Campbell’s appeal was dismissed by a majority of three to two. Lord Carnwath, whose leading judgment Lords Mance and Reed agreed with, started by noting that a breach of s 1(1) was, according to s 5, a criminal offence, but did not provide for any civil liability. He went on to state that ‘[t]he language of s 5 ‘was deliberately chosen and is intended to mean what it says. The formula is specifically directed at criminal liability.’ Accordingly, it did not appear that civil liability could be imposed upon Gordon. However, Lord Carnwath also noted that authority did exist for the imposition of civil liability in cases where statute imposed criminal liability only. In such cases, the starting point is to look at the statutory obligation itself and who it intends to make liable. It was clear that the obligation in s 1(1) was placed on the company. Lord Carnwath stated ‘there is no suggestion that … a person can be made indirectly liable for breach of an obligation imposed by statute on someone else. It is no different where the obligation is imposed on a company. There is no basis in the case law for looking through the corporate veil to the directors or other individuals through whom the company acts. That can only be done if expressly or impliedly justified by the statute.’ As the 1969 Act imposes direct responsibility upon the employer only, no civil liability fell on Gordon.

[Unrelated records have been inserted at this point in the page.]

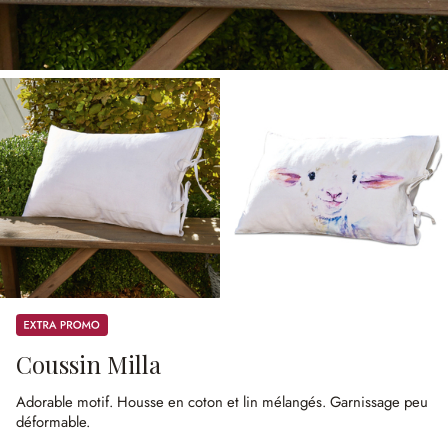
Promos
Coussin Milla
Adorable motif.
Housse en coton et lin mélangés.
Garnissage peu
déformable.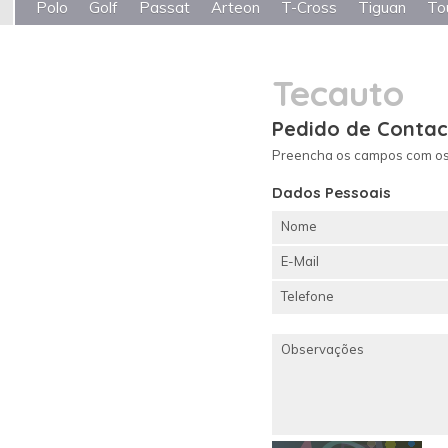
Polo
Golf
Passat
Arteon
T-Cross
Tiguan
To
Tecauto
Pedido de Contac
Preencha os campos com os 
Dados Pessoais
Nome
E-Mail
Telefone
Observações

The dissenting judgments of Lord Toulson and Lady Hale are worth noting. Lord Toulson stated that the purpose of the 1969 Act was to protect the employees ‘in the event of suffering an illness or injury arising out of their employment for which the company is liable, of the liability being covered by insurance up to a specified sum’ and that ‘the pool of those bearing legal responsibility for seeing that such protection is in place is not confined to the company itself. It extends to the company’s relevant officer or officers.’ Lady Hale was of the opinion that it was the intention of Parliament that breach of s 1(1) of the 1969 Act should give rise to civil liability towards the injured employee. She stated that the purpose of the 1969 Act was to ‘protect a very specific class of people, namely employees who might be injured by the employer’s breach of duty (whether arising by statute or at common law). The protection intended was that they should be compensated for their injuries even if, for whatever reason, the employer was unable to do so. Failure to insure means that the employee is denied the very thing that the legislation is intended to provide for him.’
This case is ultimately one about statutory interpretation. It is clear that, in interpreting the 1969 Act, the majority adopted a very different approach from Lord Toulson and Lady Hale. The majority adopted a literal approach to interpreting the 1969 Act, whereas Lord Toulson and Lady Hale adopted a much more purposive approach (Lord Toulson referred to it as a ‘functional’ approach) that focussed on the context of the Act. Lord Toulson did not deny the validity of a literal interpretation, but felt that ‘[t]he present context is legislation for the protection of a vulnerable group, a company’s employees. In that context I regard the functional approach as more appropriate.’